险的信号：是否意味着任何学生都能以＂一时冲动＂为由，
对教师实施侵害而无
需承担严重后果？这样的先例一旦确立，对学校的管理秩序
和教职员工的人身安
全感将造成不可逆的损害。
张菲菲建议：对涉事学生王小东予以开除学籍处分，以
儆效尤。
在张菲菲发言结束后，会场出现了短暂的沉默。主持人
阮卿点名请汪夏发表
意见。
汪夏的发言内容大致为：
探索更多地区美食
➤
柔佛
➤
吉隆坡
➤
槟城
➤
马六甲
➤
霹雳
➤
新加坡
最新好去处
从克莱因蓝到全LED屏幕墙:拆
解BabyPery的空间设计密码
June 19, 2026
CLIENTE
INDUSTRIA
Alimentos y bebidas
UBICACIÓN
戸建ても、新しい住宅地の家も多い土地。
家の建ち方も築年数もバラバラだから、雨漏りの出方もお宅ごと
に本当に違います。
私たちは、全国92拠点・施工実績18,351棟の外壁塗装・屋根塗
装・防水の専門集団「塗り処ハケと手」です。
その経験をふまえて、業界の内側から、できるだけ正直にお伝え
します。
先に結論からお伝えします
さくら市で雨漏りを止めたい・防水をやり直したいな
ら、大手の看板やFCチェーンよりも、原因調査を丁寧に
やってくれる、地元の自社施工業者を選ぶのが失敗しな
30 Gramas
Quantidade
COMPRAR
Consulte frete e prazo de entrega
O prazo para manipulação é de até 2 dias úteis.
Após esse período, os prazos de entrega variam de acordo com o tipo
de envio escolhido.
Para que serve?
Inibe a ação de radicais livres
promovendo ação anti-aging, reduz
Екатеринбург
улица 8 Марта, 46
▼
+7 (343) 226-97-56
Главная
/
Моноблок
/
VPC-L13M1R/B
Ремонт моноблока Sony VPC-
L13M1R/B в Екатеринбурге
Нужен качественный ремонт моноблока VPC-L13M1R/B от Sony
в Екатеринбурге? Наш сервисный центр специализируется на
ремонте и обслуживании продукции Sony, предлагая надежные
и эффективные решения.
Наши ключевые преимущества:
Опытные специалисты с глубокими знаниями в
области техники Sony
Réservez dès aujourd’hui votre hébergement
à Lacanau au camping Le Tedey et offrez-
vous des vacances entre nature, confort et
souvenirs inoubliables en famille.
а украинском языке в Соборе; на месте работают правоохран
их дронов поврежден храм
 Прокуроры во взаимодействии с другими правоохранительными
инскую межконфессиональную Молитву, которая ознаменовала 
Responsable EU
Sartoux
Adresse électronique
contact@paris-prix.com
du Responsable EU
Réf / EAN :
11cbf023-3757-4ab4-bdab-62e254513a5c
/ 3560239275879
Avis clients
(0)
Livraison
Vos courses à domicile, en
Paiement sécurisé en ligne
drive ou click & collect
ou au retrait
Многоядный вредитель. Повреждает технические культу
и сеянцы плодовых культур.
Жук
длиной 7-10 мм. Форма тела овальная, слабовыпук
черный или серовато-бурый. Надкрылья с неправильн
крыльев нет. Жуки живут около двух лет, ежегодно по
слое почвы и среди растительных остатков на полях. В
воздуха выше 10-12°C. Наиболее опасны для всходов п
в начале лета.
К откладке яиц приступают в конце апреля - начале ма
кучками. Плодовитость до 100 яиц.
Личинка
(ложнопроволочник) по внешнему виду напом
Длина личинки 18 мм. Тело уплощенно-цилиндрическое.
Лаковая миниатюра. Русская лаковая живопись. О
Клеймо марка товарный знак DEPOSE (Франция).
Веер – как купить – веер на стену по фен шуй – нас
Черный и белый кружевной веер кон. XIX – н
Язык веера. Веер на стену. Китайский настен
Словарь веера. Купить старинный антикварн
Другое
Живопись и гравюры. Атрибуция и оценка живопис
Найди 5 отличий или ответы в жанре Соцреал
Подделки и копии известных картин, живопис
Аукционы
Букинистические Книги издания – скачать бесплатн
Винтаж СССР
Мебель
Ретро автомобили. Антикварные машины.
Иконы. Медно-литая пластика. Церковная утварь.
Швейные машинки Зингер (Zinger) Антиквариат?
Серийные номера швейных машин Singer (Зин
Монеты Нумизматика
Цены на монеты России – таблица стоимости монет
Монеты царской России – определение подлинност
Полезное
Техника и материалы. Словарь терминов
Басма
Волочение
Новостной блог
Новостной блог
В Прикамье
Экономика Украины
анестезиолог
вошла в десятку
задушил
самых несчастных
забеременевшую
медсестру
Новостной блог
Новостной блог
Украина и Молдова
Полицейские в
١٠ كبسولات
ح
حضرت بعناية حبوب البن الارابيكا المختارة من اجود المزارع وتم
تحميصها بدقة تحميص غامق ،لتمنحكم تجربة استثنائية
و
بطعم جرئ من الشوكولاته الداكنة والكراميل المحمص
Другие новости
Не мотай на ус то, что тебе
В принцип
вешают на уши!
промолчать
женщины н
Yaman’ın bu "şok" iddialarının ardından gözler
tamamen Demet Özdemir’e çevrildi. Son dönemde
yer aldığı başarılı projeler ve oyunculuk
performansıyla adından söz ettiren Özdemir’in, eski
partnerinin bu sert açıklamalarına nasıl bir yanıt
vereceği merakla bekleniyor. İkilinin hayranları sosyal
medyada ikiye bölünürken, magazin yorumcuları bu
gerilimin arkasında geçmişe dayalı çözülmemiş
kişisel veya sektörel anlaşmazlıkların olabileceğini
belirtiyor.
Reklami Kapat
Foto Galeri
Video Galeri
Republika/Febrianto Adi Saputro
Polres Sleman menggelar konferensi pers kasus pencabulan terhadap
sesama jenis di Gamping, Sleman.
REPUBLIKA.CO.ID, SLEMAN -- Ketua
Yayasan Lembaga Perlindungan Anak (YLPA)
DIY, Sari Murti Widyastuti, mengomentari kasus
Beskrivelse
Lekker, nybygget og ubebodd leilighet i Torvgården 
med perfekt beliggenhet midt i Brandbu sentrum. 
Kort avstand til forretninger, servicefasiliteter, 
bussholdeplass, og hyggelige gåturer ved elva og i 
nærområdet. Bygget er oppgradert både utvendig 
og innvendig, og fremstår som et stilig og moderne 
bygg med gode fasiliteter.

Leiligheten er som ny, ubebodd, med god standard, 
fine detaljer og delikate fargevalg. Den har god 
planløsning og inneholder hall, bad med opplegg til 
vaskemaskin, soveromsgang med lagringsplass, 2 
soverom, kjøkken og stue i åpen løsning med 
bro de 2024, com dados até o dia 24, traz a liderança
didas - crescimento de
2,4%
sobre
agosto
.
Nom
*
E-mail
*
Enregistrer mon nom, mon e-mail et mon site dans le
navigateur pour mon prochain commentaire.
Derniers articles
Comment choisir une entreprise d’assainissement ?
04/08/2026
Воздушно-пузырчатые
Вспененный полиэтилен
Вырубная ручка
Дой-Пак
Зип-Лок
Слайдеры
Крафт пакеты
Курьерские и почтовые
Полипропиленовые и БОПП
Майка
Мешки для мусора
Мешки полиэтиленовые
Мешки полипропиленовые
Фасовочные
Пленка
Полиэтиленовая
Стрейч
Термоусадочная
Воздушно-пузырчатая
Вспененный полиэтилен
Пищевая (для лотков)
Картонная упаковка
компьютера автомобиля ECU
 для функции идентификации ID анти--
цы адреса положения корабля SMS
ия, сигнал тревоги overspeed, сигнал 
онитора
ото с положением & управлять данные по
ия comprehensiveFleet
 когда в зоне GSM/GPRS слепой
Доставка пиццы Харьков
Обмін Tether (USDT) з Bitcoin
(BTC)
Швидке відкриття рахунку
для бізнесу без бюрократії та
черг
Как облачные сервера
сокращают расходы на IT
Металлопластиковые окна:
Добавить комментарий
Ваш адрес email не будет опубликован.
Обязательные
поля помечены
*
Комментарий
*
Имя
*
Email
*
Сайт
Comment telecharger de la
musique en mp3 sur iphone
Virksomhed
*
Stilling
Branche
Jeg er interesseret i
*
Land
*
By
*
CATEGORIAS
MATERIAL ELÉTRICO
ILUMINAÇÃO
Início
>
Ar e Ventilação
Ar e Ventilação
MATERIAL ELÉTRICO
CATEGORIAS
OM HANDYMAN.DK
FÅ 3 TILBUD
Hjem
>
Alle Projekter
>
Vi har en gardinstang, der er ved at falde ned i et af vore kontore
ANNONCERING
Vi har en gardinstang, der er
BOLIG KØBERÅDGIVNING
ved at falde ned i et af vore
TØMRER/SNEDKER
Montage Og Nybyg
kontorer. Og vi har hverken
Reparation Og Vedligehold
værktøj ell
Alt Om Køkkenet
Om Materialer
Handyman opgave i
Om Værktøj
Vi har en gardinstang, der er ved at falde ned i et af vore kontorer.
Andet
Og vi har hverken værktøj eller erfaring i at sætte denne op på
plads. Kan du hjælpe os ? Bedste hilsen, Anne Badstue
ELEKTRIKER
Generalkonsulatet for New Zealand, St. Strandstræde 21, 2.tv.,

=-=-=-=-=

#### [What to produce]
Reproduce the entries above exactly, starting at their first line and finishing with the line that contains "Многоядный вредитель. Повреждает".

#### [Task solution]
险的信号：是否意味着任何学生都能以＂一时冲动＂为由，
对教师实施侵害而无
需承担严重后果？这样的先例一旦确立，对学校的管理秩序
和教职员工的人身安
全感将造成不可逆的损害。
张菲菲建议：对涉事学生王小东予以开除学籍处分，以
儆效尤。
在张菲菲发言结束后，会场出现了短暂的沉默。主持人
阮卿点名请汪夏发表
意见。
汪夏的发言内容大致为：
探索更多地区美食
➤
柔佛
➤
吉隆坡
➤
槟城
➤
马六甲
➤
霹雳
➤
新加坡
最新好去处
从克莱因蓝到全LED屏幕墙:拆
解BabyPery的空间设计密码
June 19, 2026
CLIENTE
INDUSTRIA
Alimentos y bebidas
UBICACIÓN
戸建ても、新しい住宅地の家も多い土地。
家の建ち方も築年数もバラバラだから、雨漏りの出方もお宅ごと
に本当に違います。
私たちは、全国92拠点・施工実績18,351棟の外壁塗装・屋根塗
装・防水の専門集団「塗り処ハケと手」です。
その経験をふまえて、業界の内側から、できるだけ正直にお伝え
します。
先に結論からお伝えします
さくら市で雨漏りを止めたい・防水をやり直したいな
ら、大手の看板やFCチェーンよりも、原因調査を丁寧に
やってくれる、地元の自社施工業者を選ぶのが失敗しな
30 Gramas
Quantidade
COMPRAR
Consulte frete e prazo de entrega
O prazo para manipulação é de até 2 dias úteis.
Após esse período, os prazos de entrega variam de acordo com o tipo
de envio escolhido.
Para que serve?
Inibe a ação de radicais livres
promovendo ação anti-aging, reduz
Екатеринбург
улица 8 Марта, 46
▼
+7 (343) 226-97-56
Главная
/
Моноблок
/
VPC-L13M1R/B
Ремонт моноблока Sony VPC-
L13M1R/B в Екатеринбурге
Нужен качественный ремонт моноблока VPC-L13M1R/B от Sony
в Екатеринбурге? Наш сервисный центр специализируется на
ремонте и обслуживании продукции Sony, предлагая надежные
и эффективные решения.
Наши ключевые преимущества:
Опытные специалисты с глубокими знаниями в
области техники Sony
Réservez dès aujourd’hui votre hébergement
à Lacanau au camping Le Tedey et offrez-
vous des vacances entre nature, confort et
souvenirs inoubliables en famille.
а украинском языке в Соборе; на месте работают правоохран
их дронов поврежден храм
 Прокуроры во взаимодействии с другими правоохранительными
инскую межконфессиональную Молитву, которая ознаменовала 
Responsable EU
Sartoux
Adresse électronique
contact@paris-prix.com
du Responsable EU
Réf / EAN :
11cbf023-3757-4ab4-bdab-62e254513a5c
/ 3560239275879
Avis clients
(0)
Livraison
Vos courses à domicile, en
Paiement sécurisé en ligne
drive ou click & collect
ou au retrait
Многоядный вредитель. Повреждает технические культу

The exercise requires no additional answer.